A rogue script quietly planted in Russian Wikipedia in March 2024 lay undetected until a Wikimedia Foundation security engineer inadvertently woke it up — triggering a platform-wide editing lockdown and deleting content for nearly half an hour.
Wikipedia went read-only on Thursday morning — not because of a sophisticated outside attack, but because someone on the inside accidentally stepped on a landmine that had been sitting in plain sight for almost two years.
The incident began when a Wikimedia Foundation security engineer, working with a highly privileged account, ran what appears to have been a routine review of user-authored JavaScript across the platform. Rather than isolating scripts in a controlled test environment, the engineer loaded a broad sweep of user scripts directly — and one of them turned out to be a worm.

The malicious script was uploaded to the Russian-language Wikipedia (ruwiki) in March 2024 by an account called Ololoshka562, innocuously named test.js. For 23 months, it did nothing.
Once activated on Thursday, it behaved like a classic worm (self-replicating malicious code that spreads without user interaction): it injected itself into the global JavaScript of each page it touched, then propagated into the personal user scripts of anyone who visited that page while logged in.
The script was specifically built to cause chaos.
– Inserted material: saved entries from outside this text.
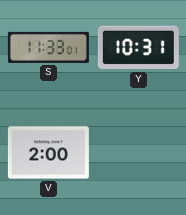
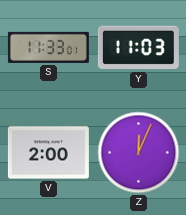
Y: 10:31 -> 11:03
Z: none -> 12:04
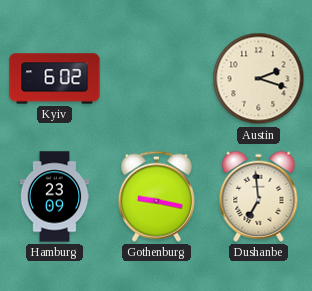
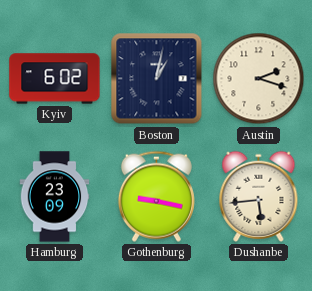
Boston: none -> 1:02
Dushanbe: 6:59 -> 5:44
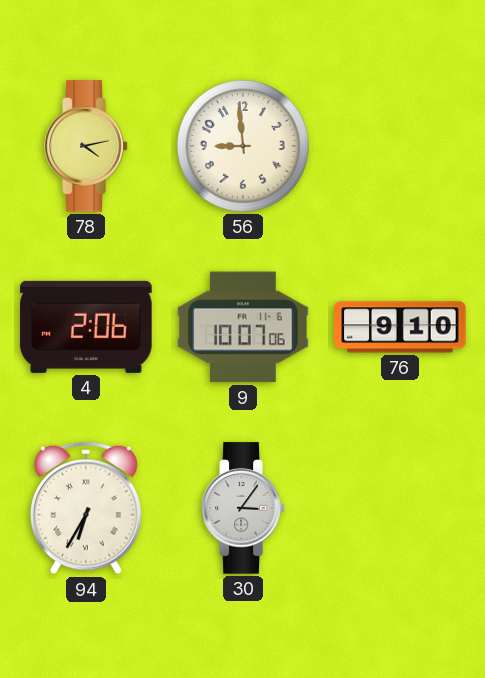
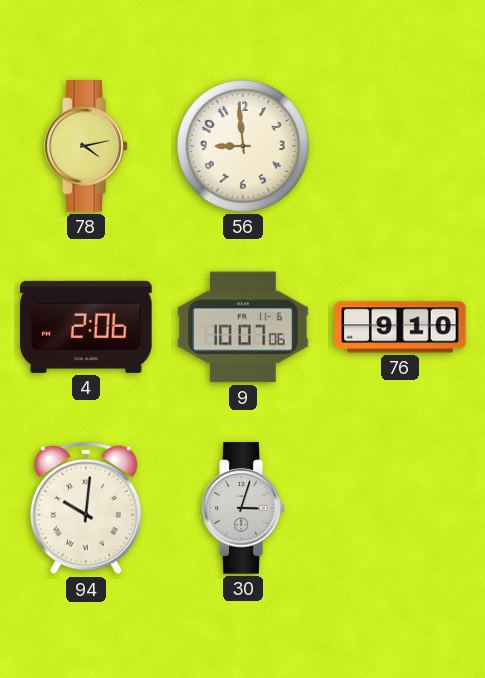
94: 6:35 -> 10:01
30: 3:06 -> 3:03
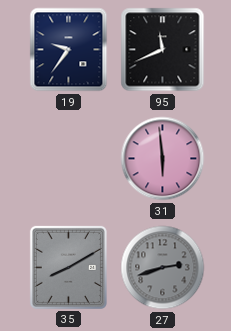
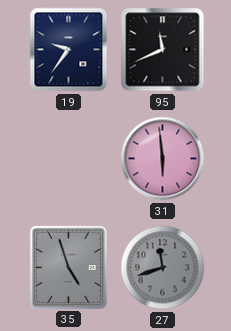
35: 8:10 -> 4:57
27: 2:42 -> 11:42
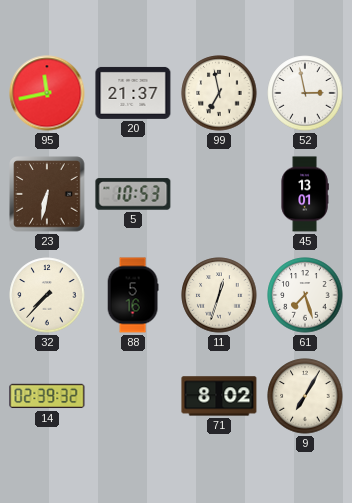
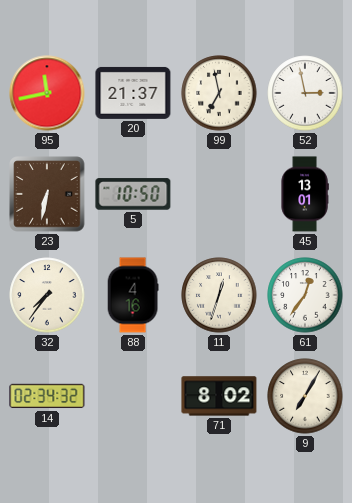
5: 10:53 -> 10:50
32: 7:37 -> 7:36
88: 5:16 -> 4:16
61: 7:27 -> 12:36
14: 02:39 -> 02:34
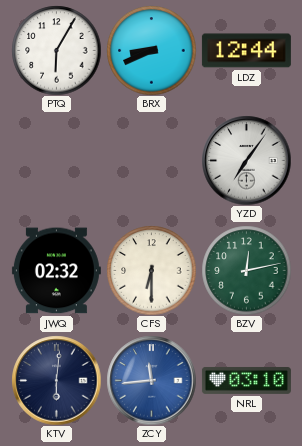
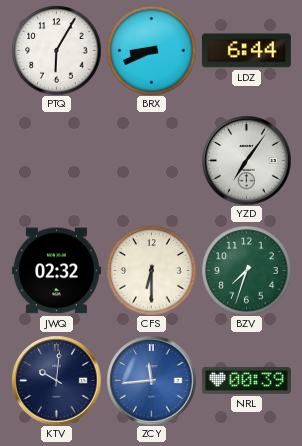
LDZ: 12:44 -> 6:44
BZV: 12:13 -> 7:33
KTV: 6:01 -> 10:01
NRL: 03:10 -> 00:39
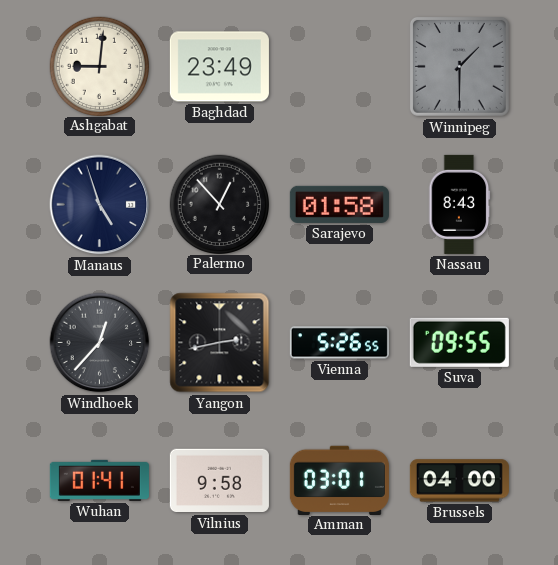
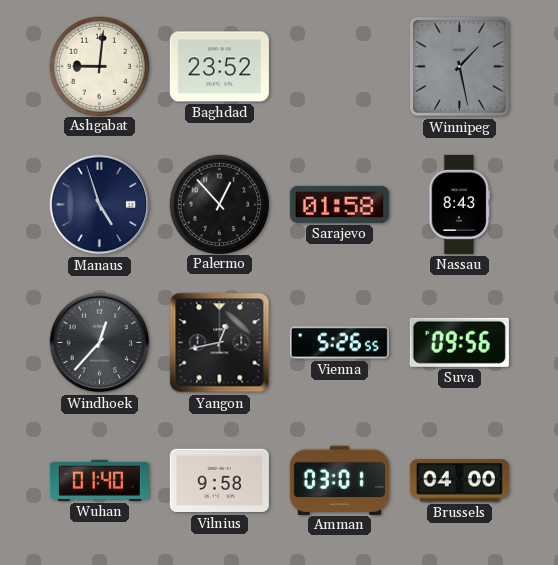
Baghdad: 23:49 -> 23:52
Winnipeg: 1:30 -> 1:28
Yangon: 2:43 -> 12:43
Suva: 09:55 -> 09:56
Wuhan: 01:41 -> 01:40
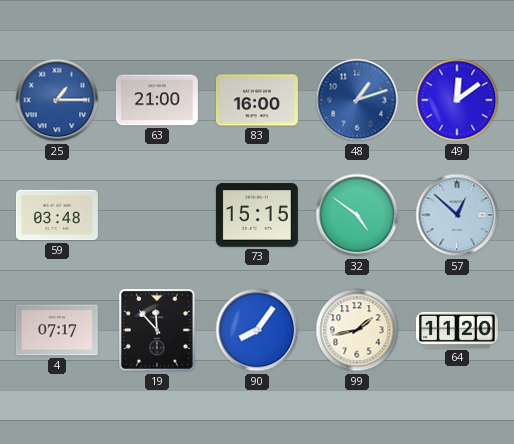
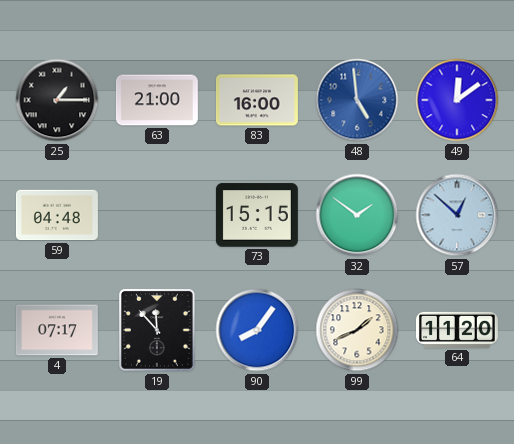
25 dial: blue -> black
48: 1:12 -> 4:59
59: 03:48 -> 04:48
32: 4:51 -> 1:51
99: 1:43 -> 1:41
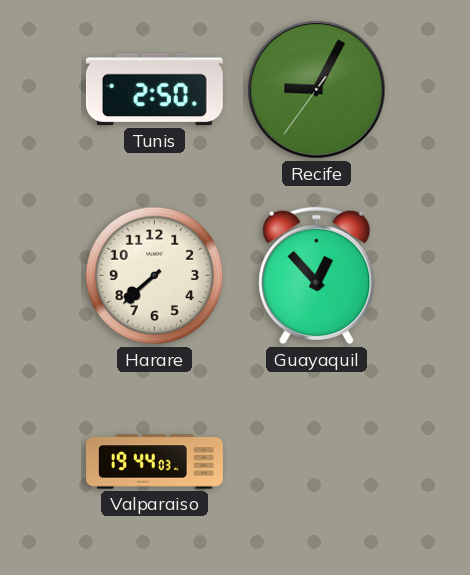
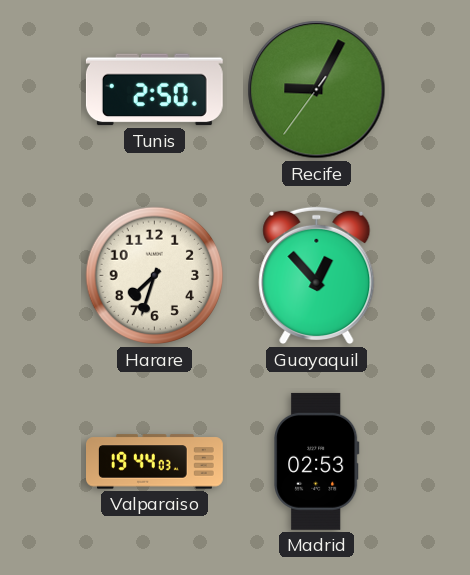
Harare: 7:38 -> 7:33
Madrid: none -> 02:53
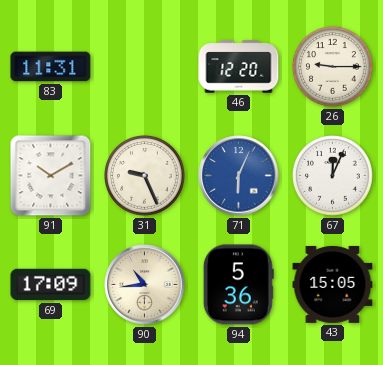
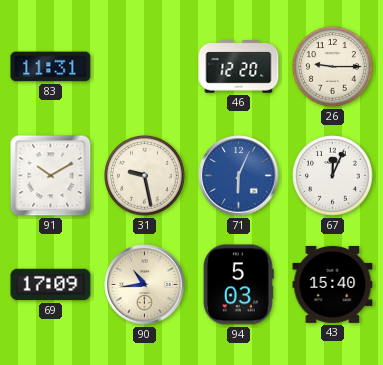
31: 9:26 -> 9:28
94: 5:36 -> 5:03
43: 15:05 -> 15:40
It invoked Special:Nuke — a legitimate admin tool designed to batch-delete recently created pages — running it in loops to target articles at random.
Deleted edits carried the Russian summary "Закрываем проект" — "We are closing the project." It also attempted to insert a nonexistent image, Woodpecker10.jpg, into pages. Damage was confined to Meta-Wiki, the foundation's internal project coordination site, and has since been restored.
"During that review, we activated dormant code that was then quickly identified to be malicious. The code was active for 23 minutes… it did not cause permanent damage. We have no evidence that Wikipedia was under attack or that personal information was breached." — Wikimedia Foundation statement
The worm's design has led observers to draw comparisons with tactics historically associated with Russian-language Wikipedia vandalism campaigns, suggesting this script may be a remnant of a much earlier, coordinated effort to disrupt the platform. The account that uploaded it has now been permanently blocked.
The deeper story here isn't a hack — it's a process failure. A privileged employee account was used to load arbitrary, unvetted community scripts without the kind of sandboxing (an isolated environment that prevents code from affecting the broader system) that the risk level clearly warranted. The worm exploited exactly that gap. Wikimedia has said it is now developing additional security measures to prevent a repeat.
For regular Wikipedia readers, there was no exposure of personal data and no lasting damage to articles. But for the volunteer editor community — and for anyone who cares about how open platforms audit the enormous amount of user-contributed code they run — Thursday was a pointed reminder that "dormant" is not the same as "gone."